While it’s true that Gaull and Lowery both stated the investigation was being handled by the Major Crimes Unit, in the same email exchange, Johnson wrote: “If there’s someone else I need to make my request to, I’m happy to do that.” Gaull then proceeded to explain why the request could not be granted.
“Our agency is unable to process your request at this time,” he wrote. “Under the Code of Alabama, Section 12-21-3.1, law enforcement investigative files are not public records (see attached). In addition, if a court order is granted by a judge to released [sic] the information, please direct the order to the Baldwin County Major Crimes Unit, who is the investigating agency regarding this incident.”
No part of Lagniappe’s request asked for “investigative files” specifically, and at the time the records request was filed, the inquiry into Victor’s death had been closed for more than a year. Hunady was cleared of any wrongdoing in late 2017 after a grand jury determined his use of lethal force was justified.
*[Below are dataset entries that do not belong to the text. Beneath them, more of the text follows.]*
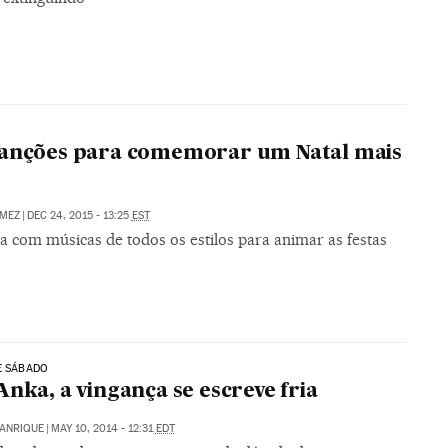
canções para comemorar um Natal mais
ÁMEZ
|
DEC 24, 2015 - 13:25
EST
a com músicas de todos os estilos para animar as festas
E SÁBADO
Anka, a vingança se escreve fria
MANRIQUE
|
MAY 10, 2014 - 12:31
EDT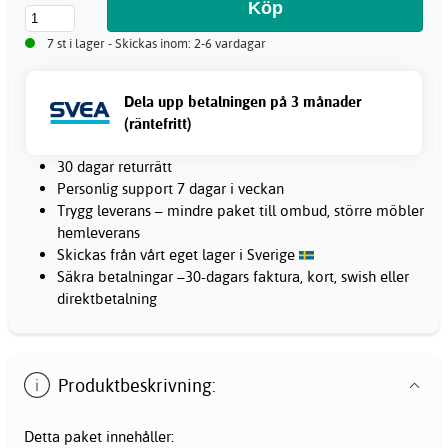
7 st i lager - Skickas inom: 2-6 vardagar
Dela upp betalningen på 3 månader
(räntefritt)
30 dagar returrätt
Personlig support 7 dagar i veckan
Trygg leverans – mindre paket till ombud, större möbler
hemleverans
Skickas från vårt eget lager i Sverige
Säkra betalningar –30-dagars faktura, kort, swish eller
direktbetalning
Produktbeskrivning:
Detta paket innehåller: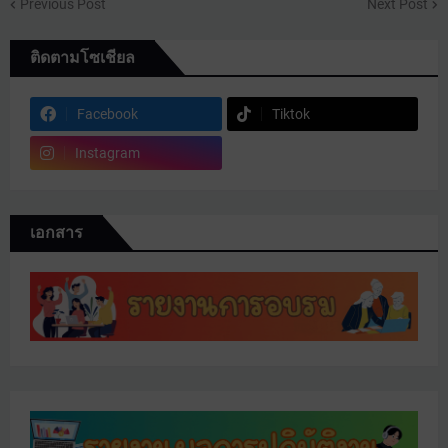
Previous Post
Next Post
ติดตามโซเชียล
Facebook
Tiktok
Instagram
เอกสาร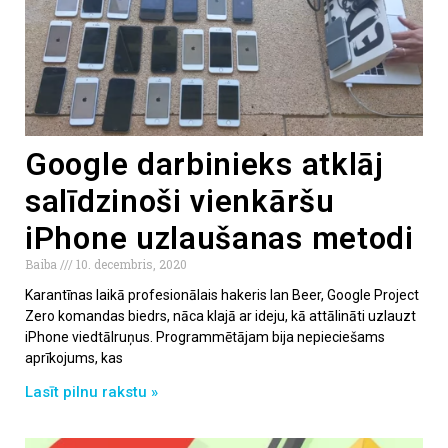
Google darbinieks atklāj
salīdzinoši vienkāršu
iPhone uzlaušanas metodi
Baiba
10. decembris, 2020
Karantīnas laikā profesionālais hakeris Ian Beer, Google Project
Zero komandas biedrs, nāca klajā ar ideju, kā attālināti uzlauzt
iPhone viedtālruņus. Programmētājam bija nepieciešams
aprīkojums, kas
Lasīt pilnu rakstu »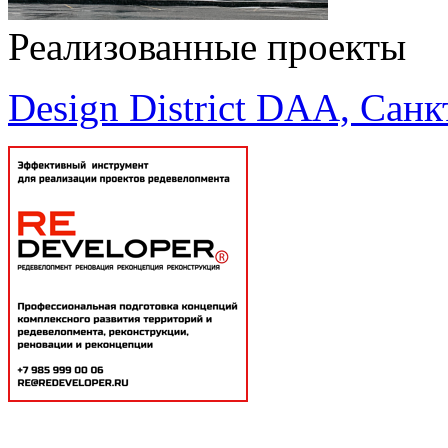
Реализованные проекты
Design District DAA, Санк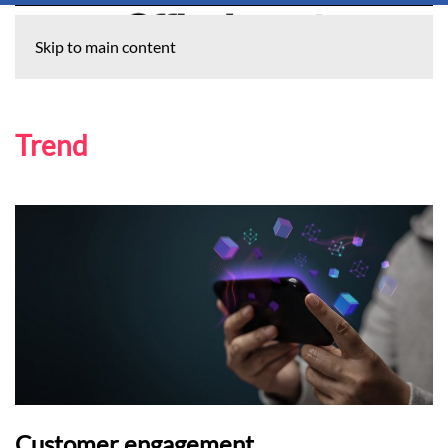
Skip to main content
Trend
Customer engagement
This publication’s lawyers, which include attorney David McDonald as well as Matt Topic and Merrick Wayne of the Chicago-based firm of Lovey and Lovey, argued that, no matter which agency investigated Victor’s death, Lagniappe asked BCSO for public records that should be in its possession.
It’s worth noting that BCSO screened some of the body camera footage captured during Victor’s shooting with the local media on Oct. 16, 2017, during a press conference after Hunady was cleared by the grand jury that included members of the Major Crimes Unit as well as BCSO. Full unedited footage captured by body cameras, dash cameras and bystanders on the scene has not yet been released, though.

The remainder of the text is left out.